Je me souviens d’avoir senti venir une crise, comme celles qui me prenaient parfois la nuit. Dans l’un des aéroports, alors que nous apprenions une énième mauvaise nouvelle, j’ai entendu mon père hausser le ton, ma mère produire un soupir qui ressemblait à une plainte, et j’ai vu tout noir : le monde tel qu’il était s’est mis à trembler si fortement qu’il devenait des giclées abstraites de boue, de pierre et de sang. J’ai cessé de respirer.

(Enfant, je sortais de mes cauchemars le souffle coupé. J’avais compris qu’un acte violent pouvait tout taire et m’aider à retrouver ma respiration. Si je ne pouvais crier, je me mordais l’intérieur des joues, parfois jusqu’au sang. J’ai appris avec les années à contenir mes crises, et j’ai aujourd’hui horreur de toute violence.)

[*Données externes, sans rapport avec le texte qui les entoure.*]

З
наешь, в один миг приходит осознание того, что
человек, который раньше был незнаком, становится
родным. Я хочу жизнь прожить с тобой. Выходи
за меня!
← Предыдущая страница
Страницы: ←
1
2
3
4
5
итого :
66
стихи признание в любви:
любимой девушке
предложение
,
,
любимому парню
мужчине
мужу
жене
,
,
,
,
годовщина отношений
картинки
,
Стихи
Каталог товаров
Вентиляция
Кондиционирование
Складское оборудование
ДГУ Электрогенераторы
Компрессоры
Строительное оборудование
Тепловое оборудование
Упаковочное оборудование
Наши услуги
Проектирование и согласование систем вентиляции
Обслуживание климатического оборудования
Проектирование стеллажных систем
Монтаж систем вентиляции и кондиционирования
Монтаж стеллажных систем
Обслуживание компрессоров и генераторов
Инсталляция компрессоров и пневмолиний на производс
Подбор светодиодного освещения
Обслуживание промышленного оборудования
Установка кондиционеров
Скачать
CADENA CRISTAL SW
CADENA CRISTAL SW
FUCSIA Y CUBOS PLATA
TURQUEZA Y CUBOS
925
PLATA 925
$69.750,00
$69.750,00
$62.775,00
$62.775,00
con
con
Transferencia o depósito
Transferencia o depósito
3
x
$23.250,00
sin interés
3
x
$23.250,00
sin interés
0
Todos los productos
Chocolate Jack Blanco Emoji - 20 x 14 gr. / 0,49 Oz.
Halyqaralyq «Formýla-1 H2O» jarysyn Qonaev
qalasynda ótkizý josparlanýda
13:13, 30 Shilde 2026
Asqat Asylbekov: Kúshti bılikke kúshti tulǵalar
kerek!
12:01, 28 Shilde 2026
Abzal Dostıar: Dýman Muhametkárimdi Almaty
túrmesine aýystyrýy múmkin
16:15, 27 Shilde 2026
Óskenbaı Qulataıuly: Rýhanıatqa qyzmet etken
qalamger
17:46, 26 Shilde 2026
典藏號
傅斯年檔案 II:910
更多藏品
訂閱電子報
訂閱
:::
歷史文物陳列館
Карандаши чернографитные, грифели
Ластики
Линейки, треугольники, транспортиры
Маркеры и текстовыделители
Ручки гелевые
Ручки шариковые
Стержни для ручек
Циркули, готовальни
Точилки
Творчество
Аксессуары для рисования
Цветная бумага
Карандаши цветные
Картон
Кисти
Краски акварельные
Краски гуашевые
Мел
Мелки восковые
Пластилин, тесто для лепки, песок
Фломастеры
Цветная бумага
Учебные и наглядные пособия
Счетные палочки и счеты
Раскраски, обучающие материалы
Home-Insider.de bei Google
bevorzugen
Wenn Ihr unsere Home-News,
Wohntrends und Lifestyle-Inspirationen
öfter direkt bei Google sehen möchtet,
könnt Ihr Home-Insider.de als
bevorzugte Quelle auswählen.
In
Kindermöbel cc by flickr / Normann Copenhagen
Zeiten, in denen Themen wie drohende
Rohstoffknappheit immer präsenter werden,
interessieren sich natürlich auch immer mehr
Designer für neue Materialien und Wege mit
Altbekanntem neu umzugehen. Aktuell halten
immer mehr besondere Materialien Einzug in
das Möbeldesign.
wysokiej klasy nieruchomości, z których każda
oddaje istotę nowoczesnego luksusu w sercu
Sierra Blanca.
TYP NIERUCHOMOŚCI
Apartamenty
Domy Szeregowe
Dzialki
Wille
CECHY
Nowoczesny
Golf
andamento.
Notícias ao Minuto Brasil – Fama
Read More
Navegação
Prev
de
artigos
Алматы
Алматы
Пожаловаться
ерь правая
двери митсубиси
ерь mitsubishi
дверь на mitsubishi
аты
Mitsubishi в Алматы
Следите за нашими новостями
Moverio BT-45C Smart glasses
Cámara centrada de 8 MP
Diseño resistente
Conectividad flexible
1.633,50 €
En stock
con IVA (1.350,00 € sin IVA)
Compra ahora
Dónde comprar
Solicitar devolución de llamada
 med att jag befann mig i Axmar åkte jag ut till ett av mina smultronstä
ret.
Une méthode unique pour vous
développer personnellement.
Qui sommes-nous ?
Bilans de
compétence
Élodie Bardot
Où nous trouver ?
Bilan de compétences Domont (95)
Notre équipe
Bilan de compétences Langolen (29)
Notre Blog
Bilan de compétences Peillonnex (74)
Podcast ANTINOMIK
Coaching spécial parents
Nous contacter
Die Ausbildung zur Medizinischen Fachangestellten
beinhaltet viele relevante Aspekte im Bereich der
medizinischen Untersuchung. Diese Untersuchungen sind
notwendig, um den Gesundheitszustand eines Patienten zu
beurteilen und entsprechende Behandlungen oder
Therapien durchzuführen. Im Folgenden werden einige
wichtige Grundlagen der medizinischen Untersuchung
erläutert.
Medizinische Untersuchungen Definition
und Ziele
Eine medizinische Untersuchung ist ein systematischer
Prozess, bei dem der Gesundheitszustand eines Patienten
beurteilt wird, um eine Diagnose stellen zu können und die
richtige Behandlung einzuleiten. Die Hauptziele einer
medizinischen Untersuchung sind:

J’ai retrouvé mon souffle en hurlant. J’ai pris mon sac-à-dos dans mes mains, je l’ai lancé de toutes mes forces sur le plancher de l’aéroport, et j’ai hurlé je ne sais quoi, sans doute une phrase ridicule. J’ai par la suite été exécrable : je me suis plaint d’absolument tout, de l’attente, de la chaleur, des moindres maux. Je crois que c’était la honte qui parlait à travers moi, honte d’avoir réagi si violemment, honte de ne pas avoir su contenir ce qui était en réalité une crise d’angoisse. Mais je crois que la crise, et mon comportement qui a suivi, n’était pas seulement provoquée par les infortunes du voyage; elle était une étape inévitable parmi tout le processus du retour au pays natal qui a débuté plusieurs années auparavant, dans un malaise inexplicable devant mon père en symbiose avec la mer. Je ne savais pas encore à quoi je retournais, mais je sentais sans doute vivement que ce retour, malgré ma famille à mes côtés, se ferait dans la solitude, l’incompréhension, la confusion et les chocs répétés. Ce retour était quelque chose comme un exil de plus, et une promesse saugrenue : les exils ne cessent jamais.